— Data for this task —
◆ ◆ ◆ ◆ ◆

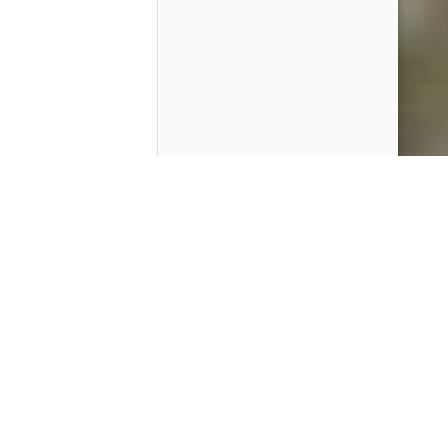
Contenido que expirara en VOD
Amazon Prime Video
Netflix
Filmin
Movistar+
Movistar+ Fibra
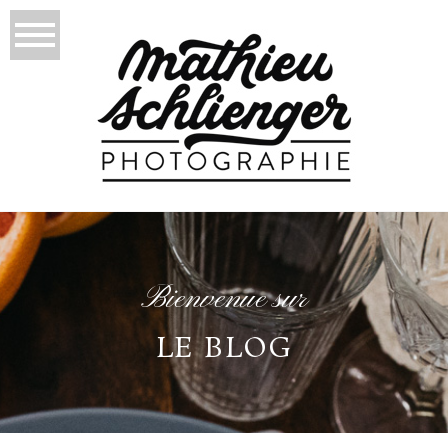
Bienvenue sur
LE BLOG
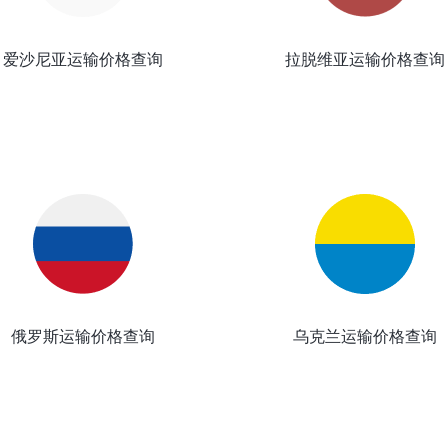
爱沙尼亚运输价格查询
拉脱维亚运输价格查询
俄罗斯运输价格查询
乌克兰运输价格查询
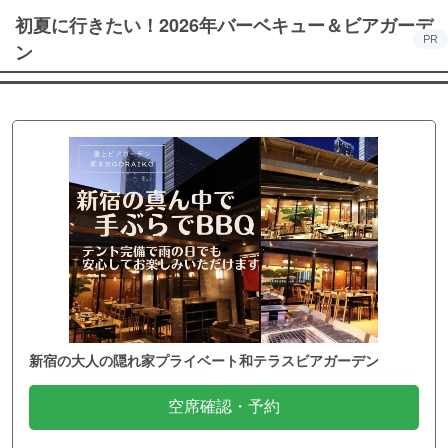
初夏に行きたい！2026年バーベキュー＆ビアガーデ
PR
ン
新宿の大人の隠れ家プライベート和テラスビアガーデン
空席確認・予約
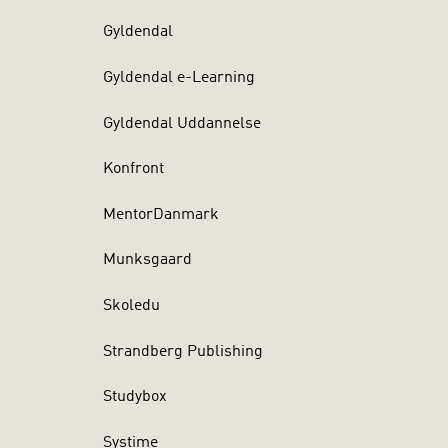
Gyldendal
Gyldendal e-Learning
Gyldendal Uddannelse
Konfront
MentorDanmark
Munksgaard
Skoledu
Strandberg Publishing
Studybox
Systime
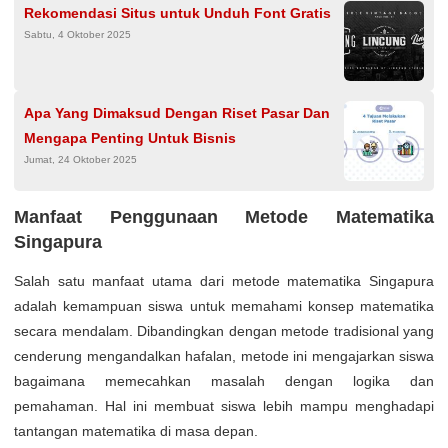
Rekomendasi Situs untuk Unduh Font Gratis
Sabtu, 4 Oktober 2025
Apa Yang Dimaksud Dengan Riset Pasar Dan
Mengapa Penting Untuk Bisnis
Jumat, 24 Oktober 2025
Manfaat Penggunaan Metode Matematika
Singapura
Salah satu manfaat utama dari metode matematika Singapura
adalah kemampuan siswa untuk memahami konsep matematika
secara mendalam. Dibandingkan dengan metode tradisional yang
cenderung mengandalkan hafalan, metode ini mengajarkan siswa
bagaimana memecahkan masalah dengan logika dan
pemahaman. Hal ini membuat siswa lebih mampu menghadapi
tantangan matematika di masa depan.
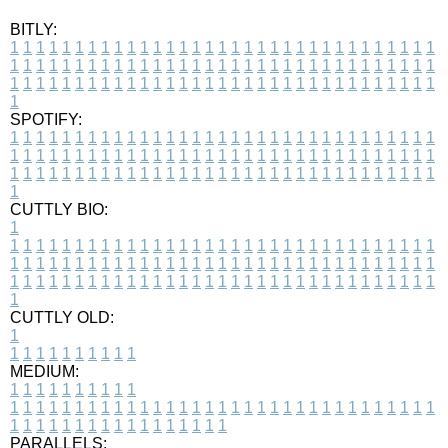
BITLY:
1
1
1
1
1
1
1
1
1
1
1
1
1
1
1
1
1
1
1
1
1
1
1
1
1
1
1
1
1
1
1
1
1
1
1
1
1
1
1
1
1
1
1
1
1
1
1
1
1
1
1
1
1
1
1
1
1
1
1
1
1
1
1
1
1
1
1
1
1
1
1
1
1
1
1
1
1
1
1
1
1
1
1
1
1
1
1
1
1
1
1
1
1
1
1
1
1
1
1
1
SPOTIFY:
1
1
1
1
1
1
1
1
1
1
1
1
1
1
1
1
1
1
1
1
1
1
1
1
1
1
1
1
1
1
1
1
1
1
1
1
1
1
1
1
1
1
1
1
1
1
1
1
1
1
1
1
1
1
1
1
1
1
1
1
1
1
1
1
1
1
1
1
1
1
1
1
1
1
1
1
1
1
1
1
1
1
1
1
1
1
1
1
1
1
1
1
1
1
1
1
1
1
1
1
CUTTLY BIO:
1
1
1
1
1
1
1
1
1
1
1
1
1
1
1
1
1
1
1
1
1
1
1
1
1
1
1
1
1
1
1
1
1
1
1
1
1
1
1
1
1
1
1
1
1
1
1
1
1
1
1
1
1
1
1
1
1
1
1
1
1
1
1
1
1
1
1
1
1
1
1
1
1
1
1
1
1
1
1
1
1
1
1
1
1
1
1
1
1
1
1
1
1
1
1
1
1
1
1
1
1
CUTTLY OLD:
1
1
1
1
1
1
1
1
1
1
1
MEDIUM:
1
1
1
1
1
1
1
1
1
1
1
1
1
1
1
1
1
1
1
1
1
1
1
1
1
1
1
1
1
1
1
1
1
1
1
1
1
1
1
1
1
1
1
1
1
1
1
1
1
1
1
1
1
1
1
1
1
1
1
1
PARALLELS:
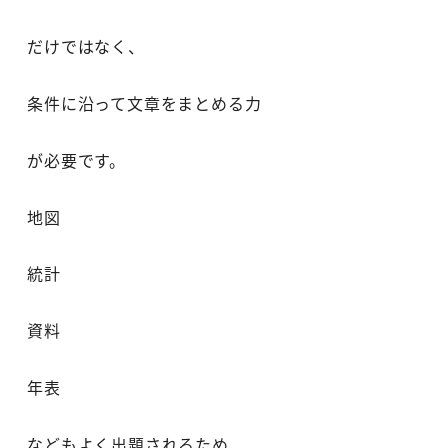
だけではなく、
条件に沿って文章をまとめる力
が必要です。
地図
統計
資料
年表
などもよく出題されるため、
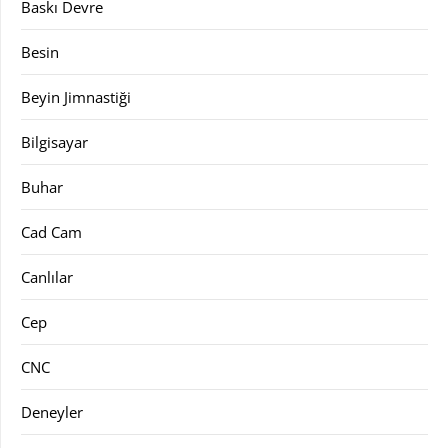
Baskı Devre
Besin
Beyin Jimnastiği
Bilgisayar
Buhar
Cad Cam
Canlılar
Cep
CNC
Deneyler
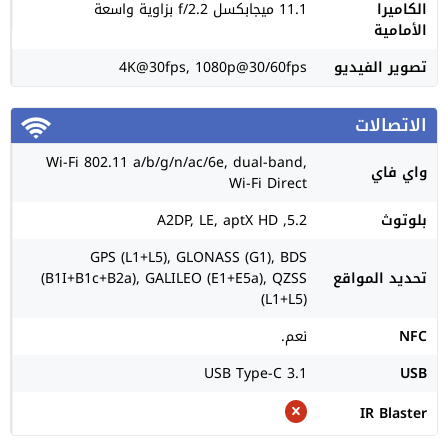
الكاميرا
11.1 ميجابكسل f/2.2 بزاوية واسعة
الأمامية
تصوير الفيديو
4K@30fps, 1080p@30/60fps
الاتصالات
Wi-Fi 802.11 a/b/g/n/ac/6e, dual-band,
واي فاي
Wi-Fi Direct
بلوتوث
5.2, A2DP, LE, aptX HD
GPS (L1+L5), GLONASS (G1), BDS
تحديد المواقع
(B1I+B1c+B2a), GALILEO (E1+E5a), QZSS
(L1+L5)
NFC
نعم.
USB Type-C 3.1
USB
IR Blaster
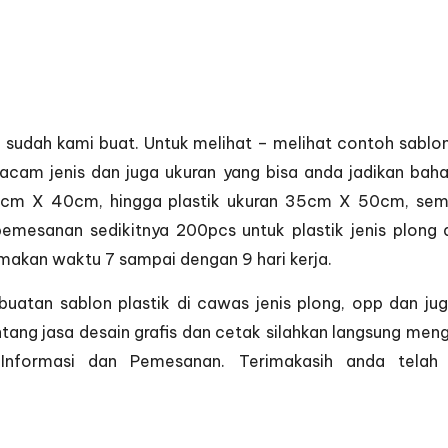
ni sudah kami buat. Untuk melihat – melihat contoh sablon 
cam jenis dan juga ukuran yang bisa anda jadikan baha
 X 40cm, hingga plastik ukuran 35cm X 50cm, semua 
emesanan sedikitnya 200pcs untuk plastik jenis plong d
akan waktu 7 sampai dengan 9 hari kerja.
buatan sablon plastik di cawas jenis plong, opp dan j
tentang jasa desain grafis dan cetak silahkan langsung 
n
Informasi dan Pemesanan
. Terimakasih anda tela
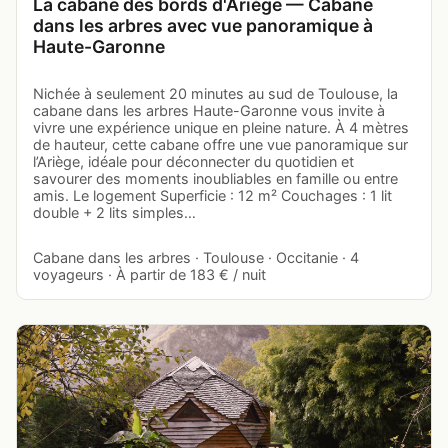
La cabane des bords d'Ariège — Cabane
dans les arbres avec vue panoramique à
Haute-Garonne
Nichée à seulement 20 minutes au sud de Toulouse, la
cabane dans les arbres Haute-Garonne vous invite à
vivre une expérience unique en pleine nature. À 4 mètres
de hauteur, cette cabane offre une vue panoramique sur
l’Ariège, idéale pour déconnecter du quotidien et
savourer des moments inoubliables en famille ou entre
amis. Le logement Superficie : 12 m² Couchages : 1 lit
double + 2 lits simples…
Cabane dans les arbres · Toulouse · Occitanie · 4
voyageurs · À partir de 183 € / nuit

◆ ◆ ◆ ◆ ◆

— Work instruction —
When a line in the data holds the word "Garonne", show that line.

— Answer section —
Haute-Garonne
cabane dans les arbres Haute-Garonne vous invite à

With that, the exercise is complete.